A report issued earlier this week could change all that. The National Toxicology Program, a federal organization that’s part of the National Institutes of Health, stated that the chemical may cause cancer and other ailments. This after lab tests on rats found that BPA exposure created a host of problems including precancerous tumors and hormone imbalances.

The significance here is that the NTP’s report represents the first acknowledgement by the government of risks associated with BPA. For many environmental groups, it’s vindication. The plastics industry, in response, points out that the results are only preliminary.

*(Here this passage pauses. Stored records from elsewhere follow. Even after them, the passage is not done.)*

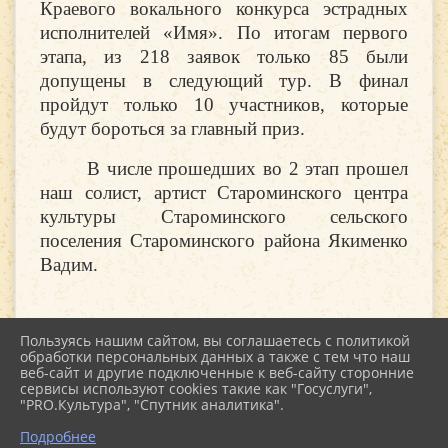
Краевого вокального конкурса эстрадных
исполнителей «Имя». По итогам первого
этапа, из 218 заявок только 85 были
допущены в следующий тур. В финал
пройдут только 10 участников, которые
будут бороться за главный приз.
В числе прошедших во 2 этап прошел
наш солист, артист Староминского центра
культуры Староминского сельского
поселения Староминского района Якименко
Вадим.
Пользуясь нашим сайтом, вы соглашаетесь с политикой
обработки персональных данных а также с тем что наш
веб-сайт и другие подключенные к веб-сайту сторонние
2026 г. kultstar.ru
сервисы используют cookies такие как "Госуслуги",
Вход
"PRO.Культура", "Спутник аналитика".
Карта сайта
Политика обработки персональных данных
Подробнее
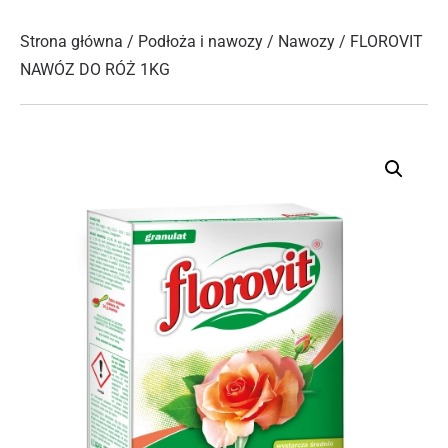
Strona główna
/
Podłoża i nawozy
/
Nawozy
/ FLOROVIT
NAWÓZ DO RÓŻ 1KG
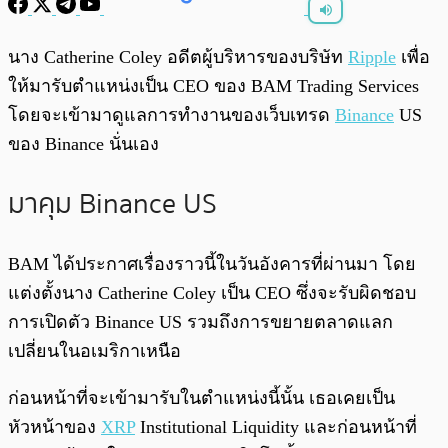
พร้อมเล่น
0:00
/
0:00
นาง Catherine Coley อดีตผู้บริหารของบริษัท
Ripple
เพื่อ
ให้มารับตำแหน่งเป็น CEO ของ BAM Trading Services
โดยจะเข้ามาดูแลการทำงานของเว็บเทรด
Binance
US
ของ Binance นั่นเอง
มาคุม Binance US
BAM ได้ประกาศเรื่องราวนี้ในวันอังคารที่ผ่านมา โดย
แต่งตั้งนาง Catherine Coley เป็น CEO ซึ่งจะรับผิดชอบ
การเปิดตัว Binance US รวมถึงการขยายตลาดแลก
เปลี่ยนในอเมริกาเหนือ
ก่อนหน้าที่จะเข้ามารับในตำแหน่งนี้นั้น เธอเคยเป็น
หัวหน้าของ
XRP
Institutional Liquidity และก่อนหน้าที่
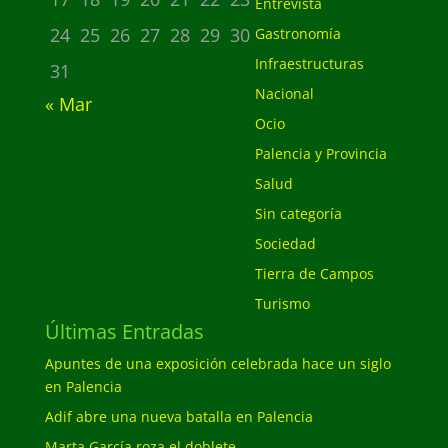
Entrevista
24
25
26
27
28
29
30
Gastronomía
Infraestructuras
31
Nacional
« Mar
Ocio
Palencia y Provincia
Salud
Sin categoría
Sociedad
Tierra de Campos
Turismo
Últimas Entradas
Apuntes de una exposición celebrada hace un siglo
en Palencia
Adif abre una nueva batalla en Palencia
Marta García roza el doblete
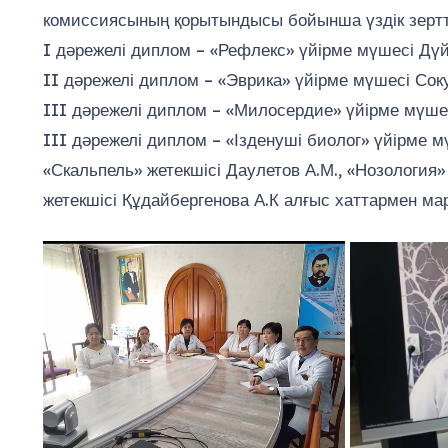
комиссиясының қорытындысы бойынша үздік зертт
I дәрежелі диплом – «Рефлекс» үйірме мүшесі Дүйсе
II дәрежелі диплом – «Эврика» үйірме мүшесі Сокур
III дәрежелі диплом – «Милосердие» үйірме мүшес
III дәрежелі диплом – «Ізденуші биолог» үйірме мүш
«Скальпель» жетекшісі Даулетов А.М., «Нозология» 
жетекшісі Құдайбергенова А.К алғыс хаттармен ма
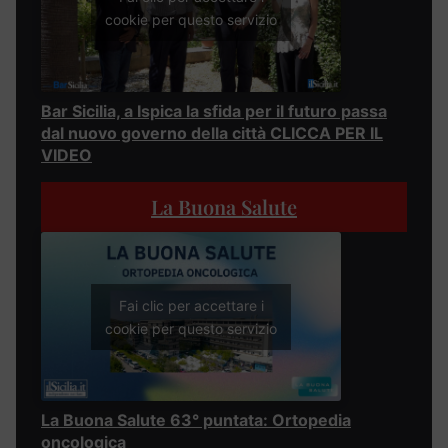
cookie per questo servizio
Bar Sicilia, a Ispica la sfida per il futuro passa
dal nuovo governo della città CLICCA PER IL
VIDEO
La Buona Salute
Fai clic per accettare i
cookie per questo servizio
La Buona Salute 63° puntata: Ortopedia
oncologica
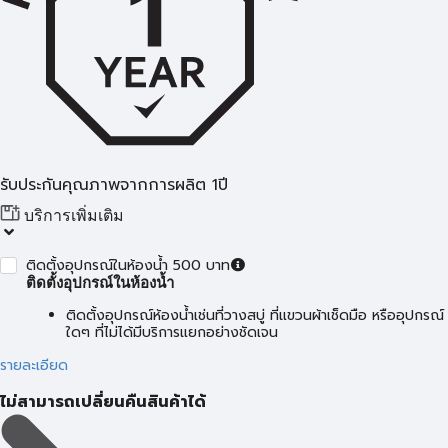
รับประกันคุณภาพจากการผลิต 1ปี
บริการเพิ่มเติม
ติดตั้งอุปกรณ์ในห้องน้ำ 500 บาท
ติดตั้งอุปกรณ์ในห้องน้ำ
ติดตั้งอุปกรณ์ห้องน้ำเช่นที่วางสบู่ ที่แขวนผ้าเช็ดมือ หรืออุปกรณ์
ใดๆ ที่ไม่ได้มีบริการแยกอย่างชัดเจน
รายละเอียด
ไม่สามารถเปลี่ยนคืนสินค้าได้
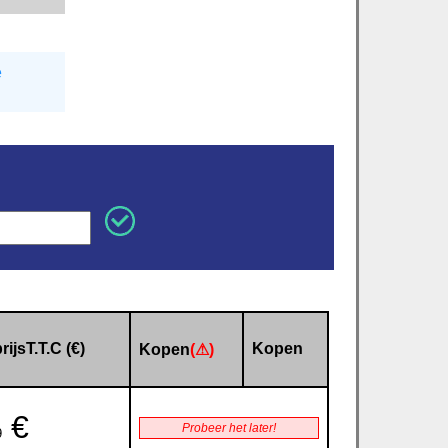
e
rijsT.T.C (€)
Kopen
Kopen
(⚠)
€
Probeer het later!
9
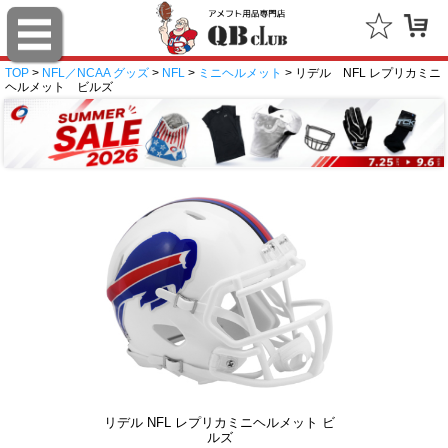
TOP
>
NFL／NCAA グッズ
>
NFL
>
ミニヘルメット
> リデル NFL レプリカミニ
ヘルメット ビルズ
リデル NFL レプリカミニヘルメット ビ
ルズ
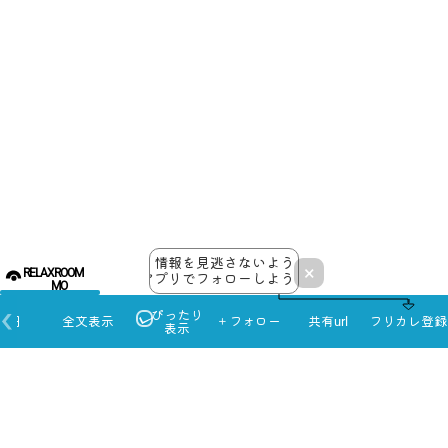
情報を見逃さないよう
×
RELAXROOM
アプリでフォローしよう！
MO
ぴったり
本日
全文表示
＋フォロー
共有url
フリカレ登録
表示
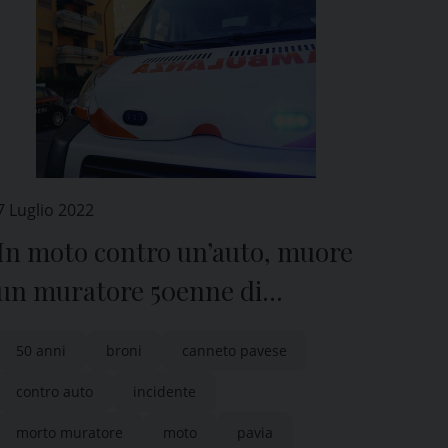
7 Luglio 2022
In moto contro un’auto, muore
un muratore 50enne di
Canneto Pavese
50 anni
broni
canneto pavese
contro auto
incidente
morto muratore
moto
pavia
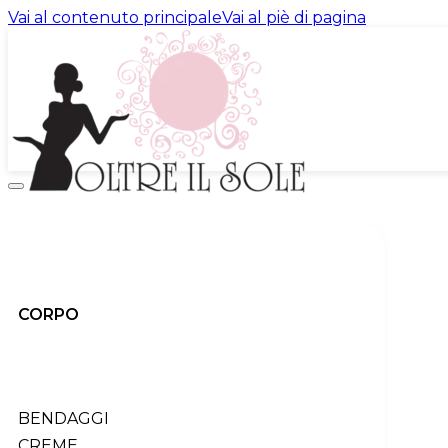
Vai al contenuto principale
Vai al piè di pagina
promo
prodotti
INDIETRO
corpo
indietro
CORPO
Tutti i prodotti
bendaggi
creme
esfoliazione
profumi
BENDAGGI
sieri
CREME
trattamento urto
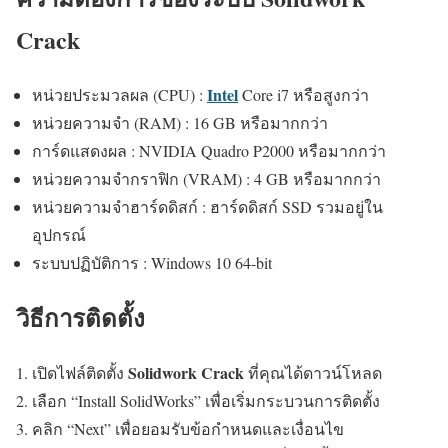
Crack
Intel
หน่วยประมวลผล (CPU) :
Core i7 หรือสูงกว่า
หน่วยความจำ (RAM) : 16 GB หรือมากกว่า
การ์ดแสดงผล : NVIDIA Quadro P2000 หรือมากกว่า
หน่วยความจำกราฟิก (VRAM) : 4 GB หรือมากกว่า
หน่วยความจำฮาร์ดดิสก์ : ฮาร์ดดิสก์ SSD รวมอยู่ใน
อุปกรณ์
ระบบปฏิบัติการ : Windows 10 64-bit
วิธีการติดตั้ง
Solidwork Crack
เปิดไฟล์ติดตั้ง
ที่คุณได้ดาวน์โหลด
เลือก “Install SolidWorks” เพื่อเริ่มกระบวนการติดตั้ง
คลิก “Next” เพื่อยอมรับข้อกำหนดและเงื่อนไข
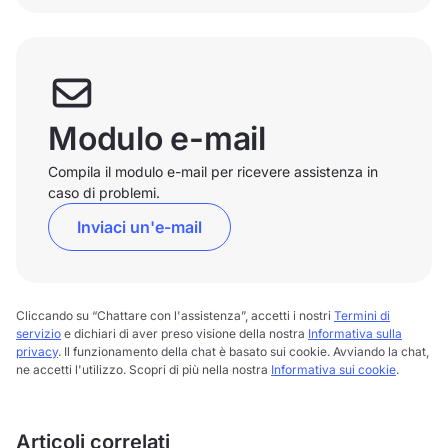
Modulo e-mail
Compila il modulo e-mail per ricevere assistenza in
caso di problemi.
Inviaci un'e-mail
Cliccando su “Chattare con l'assistenza”, accetti i nostri
Termini di
servizio
e dichiari di aver preso visione della nostra
Informativa sulla
privacy
. Il funzionamento della chat è basato sui cookie. Avviando la chat,
ne accetti l'utilizzo. Scopri di più nella nostra
Informativa sui cookie
.
Articoli correlati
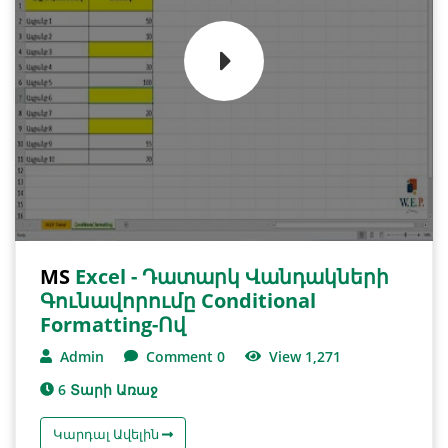
MS
Excel - Դատարկ Վանդակների
Գունավորումը Conditional
Formatting-Ով
Admin
Comment 0
View 1,271
6 Տարի Առաջ
Կարդալ Ավելին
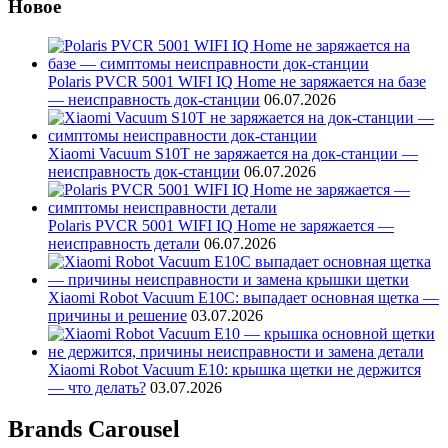
Новое
Polaris PVCR 5001 WIFI IQ Home не заряжается на базе
— неисправность док-станции
06.07.2026
Xiaomi Vacuum S10T не заряжается на док-станции —
неисправность док-станции
06.07.2026
Polaris PVCR 5001 WIFI IQ Home не заряжается —
неисправность детали
06.07.2026
Xiaomi Robot Vacuum E10C: выпадает основная щетка —
причины и решение
03.07.2026
Xiaomi Robot Vacuum E10: крышка щетки не держится
— что делать?
03.07.2026
Brands Carousel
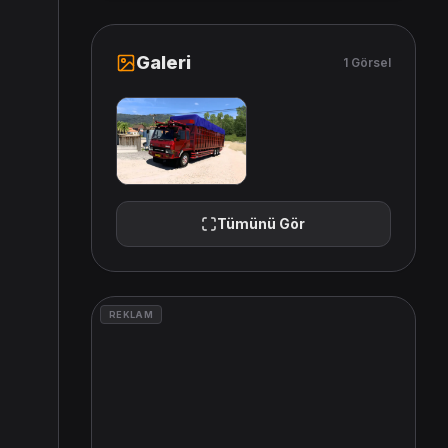
Galeri
1 Görsel
Tümünü Gör
REKLAM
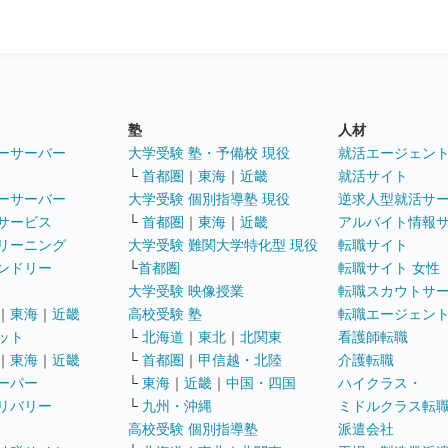
塾
人材
ーサーバー
大学受験 塾・予備校 現役
就活エージェン
└
首都圏
｜
東海
｜
近畿
就活サイト
ーサーバー
大学受験 個別指導塾 現役
逆求人型就活サ
サービス
└
首都圏
｜
東海
｜
近畿
アルバイト情報
リーニング
大学受験 難関大学特化型 現役
転職サイト
ンドリー
└
首都圏
転職サイト 女性
大学受験 映像授業
転職スカウトサ
｜
東海
｜
近畿
高校受験 塾
転職エージェン
ット
└
北海道
｜
東北
｜
北関東
看護師転職
｜
東海
｜
近畿
└
首都圏
｜
甲信越・北陸
介護転職
ーパー
└
東海
｜
近畿
｜
中国・四国
ハイクラス・
リバリー
└
九州・沖縄
ミドルクラス転
高校受験 個別指導塾
派遣会社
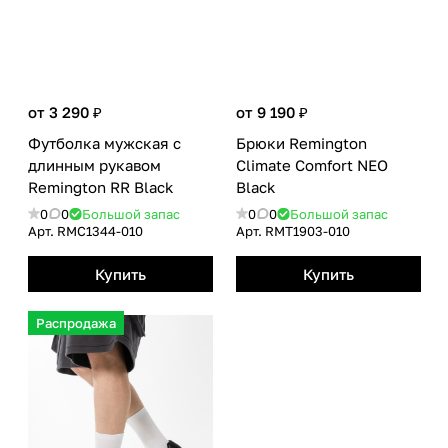
от 3 290 ₽
от 9 190 ₽
Футболка мужская с
Брюки Remington
длинным рукавом
Сlimate Сomfort NEO
Remington RR Вlack
Black
0
0
Большой запас
0
0
Большой запас
Арт.
RMС1344-010
Арт.
RMТ1903-010
Купить
Купить
Распродажа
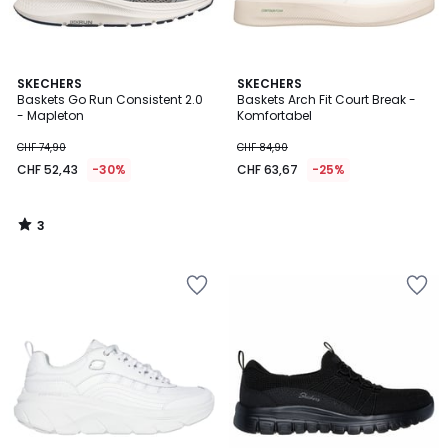
3
SKECHERS
SKECHERS
/
Baskets Go Run Consistent 2.0
Baskets Arch Fit Court Break -
5
- Mapleton
Komfortabel
CHF 74,90
CHF 84,90
CHF 52,43
-30%
CHF 63,67
-25%
3
/
5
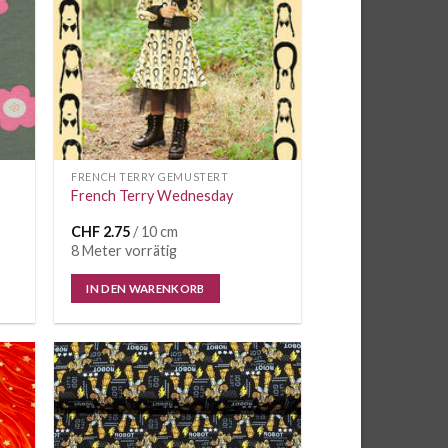
FRENCH TERRY GEMUSTERT
French Terry Wednesday
CHF
2.75
/ 10 cm
8 Meter vorrätig
IN DEN WARENKORB
e
Auf die
iste
Wunschliste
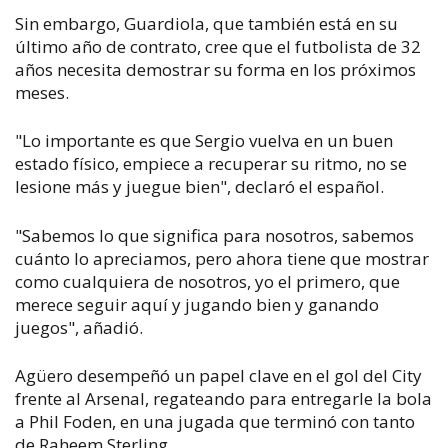
Sin embargo, Guardiola, que también está en su
último año de contrato, cree que el futbolista de 32
años necesita demostrar su forma en los próximos
meses.
"Lo importante es que Sergio vuelva en un buen
estado físico, empiece a recuperar su ritmo, no se
lesione más y juegue bien", declaró el español.
"Sabemos lo que significa para nosotros, sabemos
cuánto lo apreciamos, pero ahora tiene que mostrar
como cualquiera de nosotros, yo el primero, que
merece seguir aquí y jugando bien y ganando
juegos", añadió.
Agüero desempeñó un papel clave en el gol del City
frente al Arsenal, regateando para entregarle la bola
a Phil Foden, en una jugada que terminó con tanto
de Raheem Sterling.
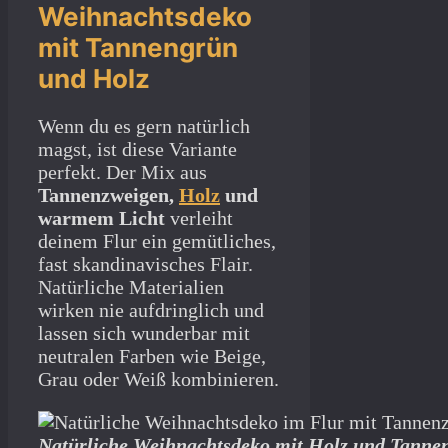
Weihnachtsdeko
mit Tannengrün
und Holz
Wenn du es gern natürlich
magst, ist diese Variante
perfekt. Der Mix aus
Tannenzweigen,
Holz
und
warmem Licht
verleiht
deinem Flur ein gemütliches,
fast skandinavisches Flair.
Natürliche Materialien
wirken nie aufdringlich und
lassen sich wunderbar mit
neutralen Farben wie Beige,
Grau oder Weiß kombinieren.
Natürliche Weihnachtsdeko mit Holz und Tanne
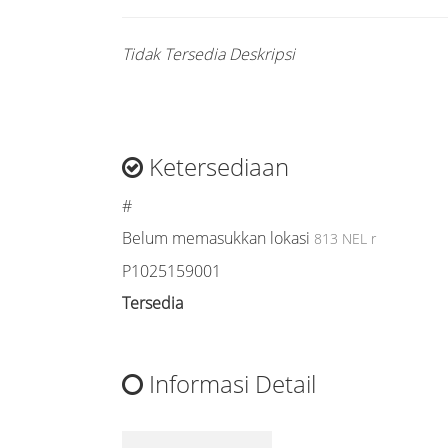
Tidak Tersedia Deskripsi
Ketersediaan
#
Belum memasukkan lokasi
813 NEL r
P1025159001
Tersedia
Informasi Detail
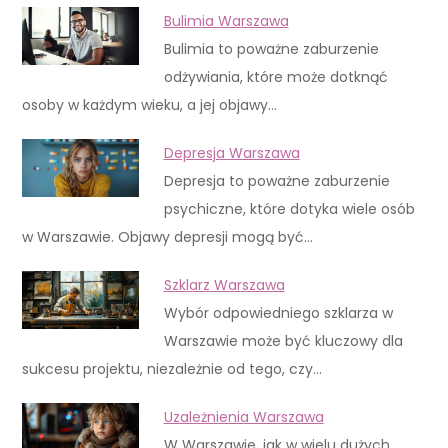
Bulimia Warszawa
Bulimia to poważne zaburzenie
odżywiania, które może dotknąć
osoby w każdym wieku, a jej objawy…
Depresja Warszawa
Depresja to poważne zaburzenie
psychiczne, które dotyka wiele osób
w Warszawie. Objawy depresji mogą być…
Szklarz Warszawa
Wybór odpowiedniego szklarza w
Warszawie może być kluczowy dla
sukcesu projektu, niezależnie od tego, czy…
Uzależnienia Warszawa
W Warszawie, jak w wielu dużych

No matter what the final ruling might be, consumers, retailers and politicians have decided they’re not taking any chances. Stores throughout Canada are working feverishly to remove products containing BPA from shelves in anticipation of the country declaring the chemical a potentially dangerous toxin, according to Toronto’s Globe and Mail. Companies that produce BPA-free containers, meanwhile, have experienced explosive growth and should see demand increase even more with this latest report.

Demand like this presents a tempting opportunity, but retailers shouldn’t get ahead of themselves. The NTP will publish its finalized report this summer, and it’s certain that the Food and Drug Administration and the Environmental Protection Agency will eventually have their say, too.

The best course right now might be to review categories to see what items contain BPA, and then be ready to make changes if it comes to that. In some cases — like with baby bottles — it probably pays to make alterations now.